じゃあこれで、なんて言って立ち去れるような空気ではすっかりなくなっているのだから。
「……」
しかしそれでも男は動かなかった。
なぜだかはわからないがなんとなく緊張している雰囲気だけはうっすらと感じるけれど。
いやでも、せめてこっちを向いてくれないと話しにくいのよ……。
「あの……先ほどはありがとうございました。手を貸していただいて……。あの時は一人で立ち上がるのが大変だったものですから……」
そう、まずはお礼。
なにしろあの時助けてくれたお陰で私はなんとか体裁を保つことができたようなものなのだから。

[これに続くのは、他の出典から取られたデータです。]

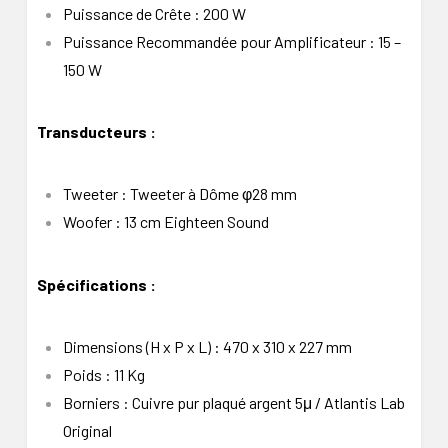
Puissance de Crête : 200 W
Puissance Recommandée pour Amplificateur : 15 –
150 W
Transducteurs :
Tweeter : Tweeter à Dôme φ28 mm
Woofer : 13 cm Eighteen Sound
Spécifications :
Dimensions (H x P x L) : 470 x 310 x 227 mm
Poids : 11 Kg
Borniers : Cuivre pur plaqué argent 5μ / Atlantis Lab
Original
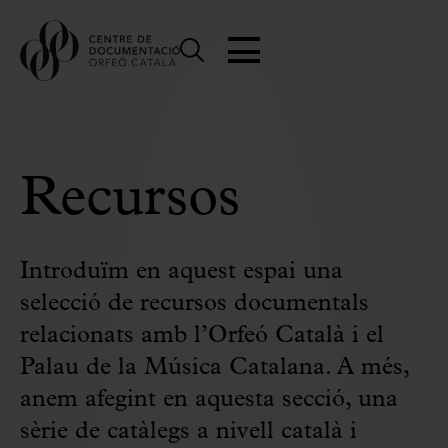
Recursos
Introduïm en aquest espai una
selecció de recursos documentals
relacionats amb l’Orfeó Català i el
Palau de la Música Catalana. A més,
anem afegint en aquesta secció, una
sèrie de catàlegs a nivell català i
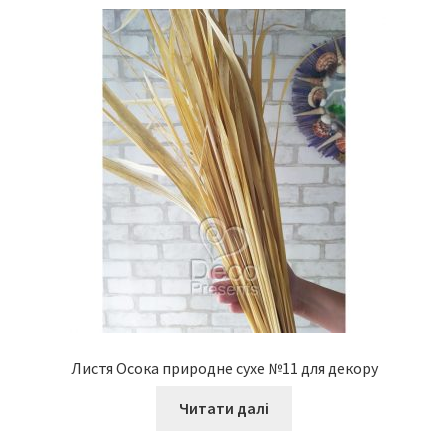
Листя Осока природне сухе №11 для декору
Читати далі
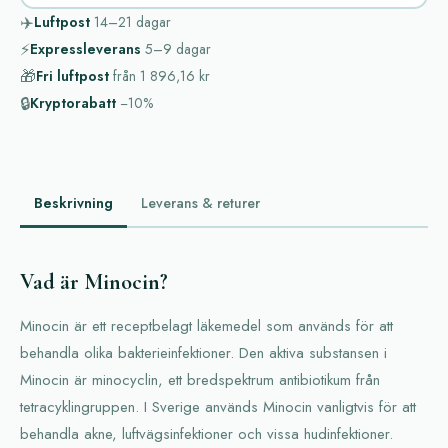
✈️
Luftpost
14–21
dagar
⚡
Expressleverans
5–9
dagar
🎁
Fri luftpost
från
1 896,16 kr
🔒
Kryptorabatt
−10%
Beskrivning
Leverans & returer
Vad är Minocin?
Minocin är ett receptbelagt läkemedel som används för att
behandla olika bakterieinfektioner. Den aktiva substansen i
Minocin är minocyclin, ett bredspektrum antibiotikum från
tetracyklingruppen. I Sverige används Minocin vanligtvis för att
behandla akne, luftvägsinfektioner och vissa hudinfektioner.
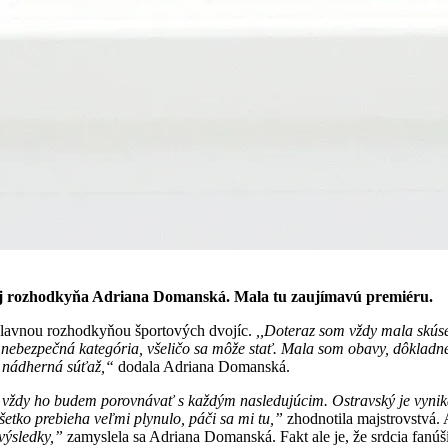
 aj rozhodkyňa Adriana Domanská. Mala tu zaujímavú premiéru.
hlavnou rozhodkyňou športových dvojíc.
,,Doteraz som vždy mala skúsen
nebezpečná kategória, všeličo sa môže stať. Mala som obavy, dôkladne 
o nádherná súťaž,“
dodala Adriana Domanská.
 a vždy ho budem porovnávať s každým nasledujúcim. Ostravský je vynik
etko prebieha veľmi plynulo, páči sa mi tu,”
zhodnotila majstrovstvá. 
 výsledky,”
zamyslela sa Adriana Domanská. Fakt ale je, že srdcia fanúš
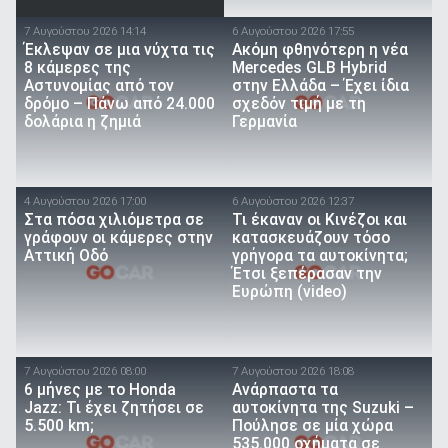
7 Αυγούστου 2026 14:14
6 Αυγούστου 2026 17:55
Έκλεψαν σε μια νύχτα τις
Ακόμη φθηνότερη η νέα
8 κάμερες της
Mercedes GLB Hybrid
Αστυνομίας από τον
στην Ελλάδα – Έχει ίδια
δρόμο – Πάνω από 24.000
σχεδόν τιμή με τη
δολάρια η ζημιά
Γερμανία
4 Αυγούστου 2026 17:00
6 Αυγούστου 2026 12:37
Στα πόσα χιλιόμετρα σε
Τι έκαναν οι Κινέζοι και
γράφουν οι κάμερες στην
κατασκευάζουν τόσο
Αττική Οδό
γρήγορα τα αυτοκίνητα;
Έτσι ξεπέρασαν την
Ευρώπη (video)
7 Αυγούστου 2026 08:00
7 Αυγούστου 2026 18:08
6 μήνες με το Honda
Ανάρπαστα τα
Jazz: Τι έχει ζητήσει σε
αυτοκίνητα της Suzuki –
5.500 km;
Πούλησε σε μία χώρα
535.000 οχήματα σε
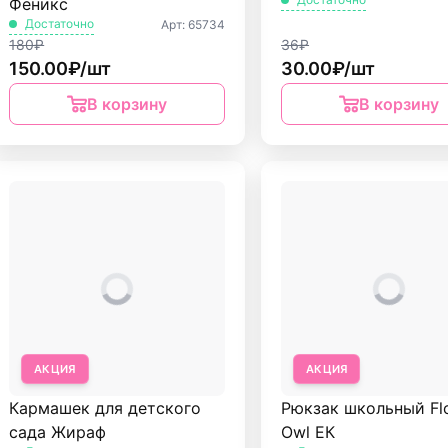
Феникс
Достаточно
Арт: 65734
180₽
36₽
150.00₽/шт
30.00₽/шт
В корзину
В корзину
АКЦИЯ
АКЦИЯ
Кармашек для детского
Рюкзак школьный Fl
сада Жираф
Owl ЕК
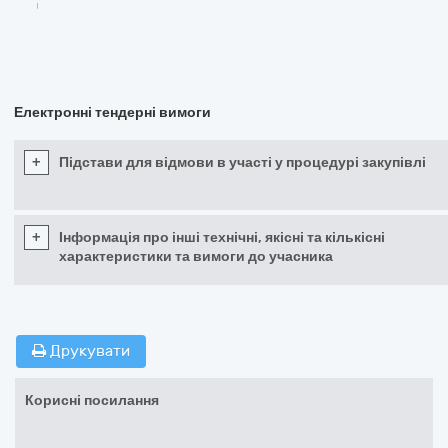
Електронні тендерні вимоги
+
Підстави для відмови в участі у процедурі закупівлі
+
Інформація про інші технічні, якісні та кількісні
характеристики та вимоги до учасника
Друкувати
Корисні посилання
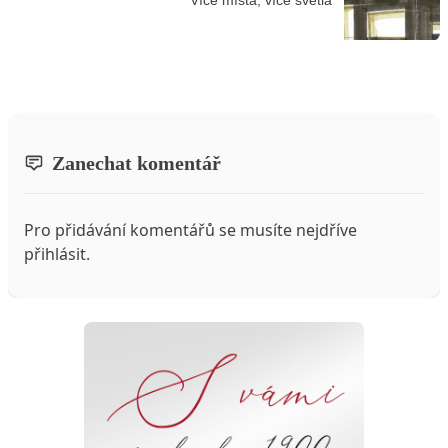
Více místa, více světla
Zanechat komentář
Pro přidávání komentářů se musíte nejdříve
přihlásit
.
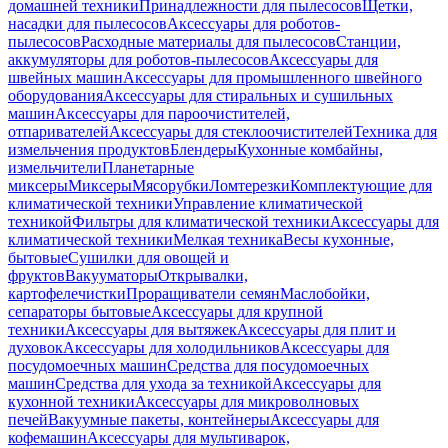
домашней техники
Принадлежности для пылесосов
Щетки,
насадки для пылесосов
Аксессуары для роботов-
пылесосов
Расходные материалы для пылесосов
Станции,
аккумуляторы для роботов-пылесосов
Аксессуары для
швейных машин
Аксессуары для промышленного швейного
оборудования
Аксессуары для стиральных и сушильных
машин
Аксессуары для пароочистителей,
отпаривателей
Аксессуары для стеклоочистителей
Техника для
измельчения продуктов
Блендеры
Кухонные комбайны,
измельчители
Планетарные
миксеры
Миксеры
Мясорубки
Ломтерезки
Комплектующие для
климатической техники
Управление климатической
техникой
Фильтры для климатической техники
Аксессуары для
климатической техники
Мелкая техника
Весы кухонные,
бытовые
Сушилки для овощей и
фруктов
Вакууматоры
Открывалки,
картофелечистки
Проращиватели семян
Маслобойки,
сепараторы бытовые
Аксессуары для крупной
техники
Аксессуары для вытяжек
Аксессуары для плит и
духовок
Аксессуары для холодильников
Аксессуары для
посудомоечных машин
Средства для посудомоечных
машин
Средства для ухода за техникой
Аксессуары для
кухонной техники
Аксессуары для микроволновых
печей
Вакуумные пакеты, контейнеры
Аксессуары для
кофемашин
Аксессуары для мультиварок,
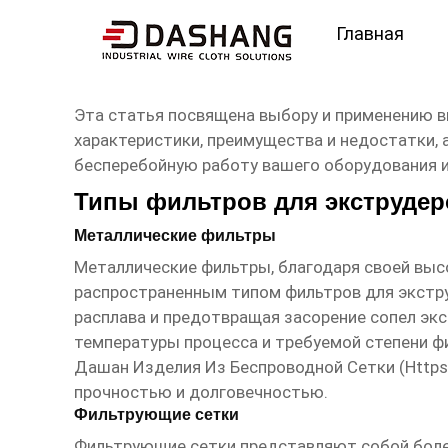
Главная
высокое ксчество Фил
Эта статья посвящена выбору и применению в
характеристики, преимущества и недостатки,
бесперебойную работу вашего оборудования и
Типы фильтров для экструдер
Металлические фильтры
Металлические фильтры, благодаря своей выс
распространенным типом фильтров для экстру
расплава и предотвращая засорение сопел эк
температуры процесса и требуемой степени ф
Дашан Изделия Из Беспроводной Сетки (
Https
прочностью и долговечностью.
Фильтрующие сетки
Фильтрующие сетки представляют собой более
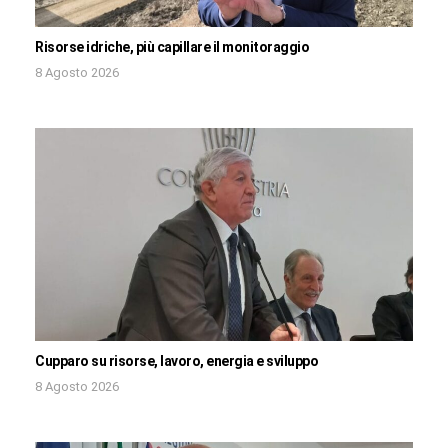
Risorse idriche, più capillare il monitoraggio
8 Agosto 2026
Cupparo su risorse, lavoro, energia e sviluppo
8 Agosto 2026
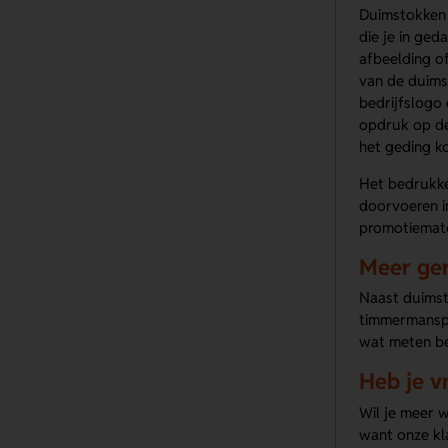
Duimstokken l
die je in ged
afbeelding o
van de duims
bedrijfslogo
opdruk op de 
het geding k
Het bedrukken
doorvoeren in
promotiemate
Meer ger
Naast duimst
timmermanspo
wat meten be
Heb je v
Wil je meer 
want onze kl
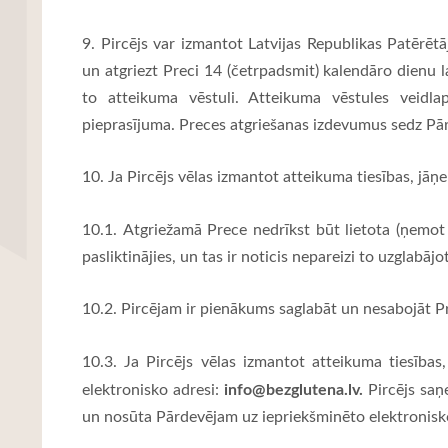
9.
Pircējs var izmantot Latvijas Republikas Patērētā
un atgriezt Preci 14 (četrpadsmit) kalendāro dienu
to atteikuma vēstuli.
Atteikuma vēstules veidla
pieprasījuma.
Preces atgriešanas izdevumus sedz Pār
10. Ja Pircējs vēlas izmantot atteikuma tiesības, jāņ
10.1. Atgriežamā Prece nedrīkst būt lietota (ņemot 
pasliktinājies, un tas ir noticis nepareizi to uzglabāj
10.2. Pircējam ir pienākums saglabāt un nesabojāt P
10.3. Ja Pircējs vēlas izmantot atteikuma tiesības
info@bezglutena.lv
.
elektronisko adresi:
Pircējs saņ
un nosūta Pārdevējam uz iepriekšminēto elektronisko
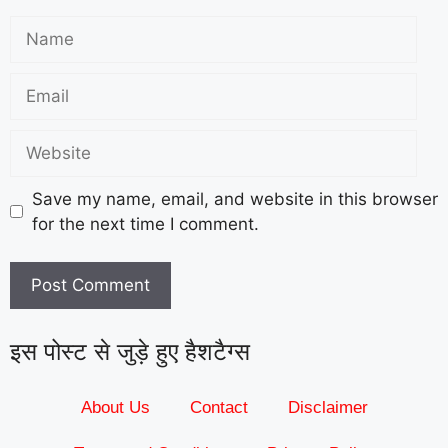
Save my name, email, and website in this browser
for the next time I comment.
इस पोस्ट से जुड़े हुए हैशटैग्स
About Us
Contact
Disclaimer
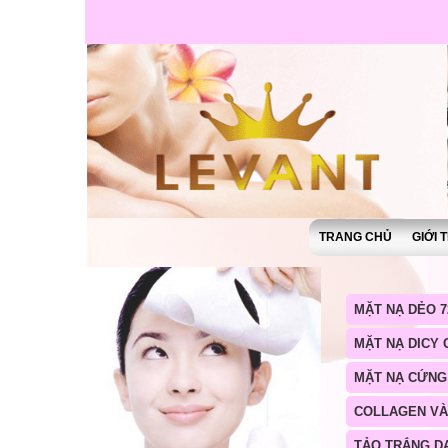
TRANG CHỦ
GIỚI 
MẶT NẠ DẺO 7
MẶT NẠ DICY
MẶT NẠ CỨNG
COLLAGEN V
TẢO TRẮNG D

あとはどうにも口数が少なそうな人だと察したので、それがいいだろうという計算もあった。
なぜなら、その返しは簡単だからだ。
貴族社会に生きる紳士であれば、
「いえ、当然のことをしたまでです」
もしくは、
「お怪我はありませんでしたか?」
ここら辺が妥当な返しだろう。
そう、それは常套句。こう言えば、そう返す、そんな会話のお約束。
だからそのまま返答を待つ私。
すると隣の男はたっぷりと時間をかけた後、ぎぎぎ……と音が聞こえてきそうなぎこちなさで、顔だけ私の方を向いてかろうじて聞こえる小声で言った。
「……いえ……当然のことを、したまでです」
なんとか絞り出したという風情で、噛み噛みで常套句だけを返してまた黙り込む。
うーん…………照れ屋さん……?
私は考えられる限り好意的に解釈をしてみた。
しかし髪のせいで目がよく見えないので実のところはわからない。
普通はウィットに富んだ話題で会話をリードするのは男性側……なんていう貴族社会の暗黙のルールはどこへやら、どうやらこの人相手では全く通用しないということを早くも私は学びつつあった。
なんなのこの人、今まで会ったことのないタイプだわ。
ただ助かるのは嫌悪感だとか不機嫌だとか怒りとか、そういう悪い感情は感じられないことだ。
感じるのは……うーん、緊張感……?
仕方が無いので間を持たせるためにさらにしゃべる私。
話題……話題どうする……。
「あー、でも本当に助かりましたわ。あのままあのロビンに好き勝手言われていたら私、頭にきて喧嘩していたかもしれませんから」
面倒くさいのでもう正直に言う。
そもそもこの男に気に入られる必要は全くないのだから。
もし素を出して驚かれても呆れられても、それは婚約破棄が近くなるだけで万々歳なだけだ。
するとそれを聞いた相手はくすっと笑ったように見えた。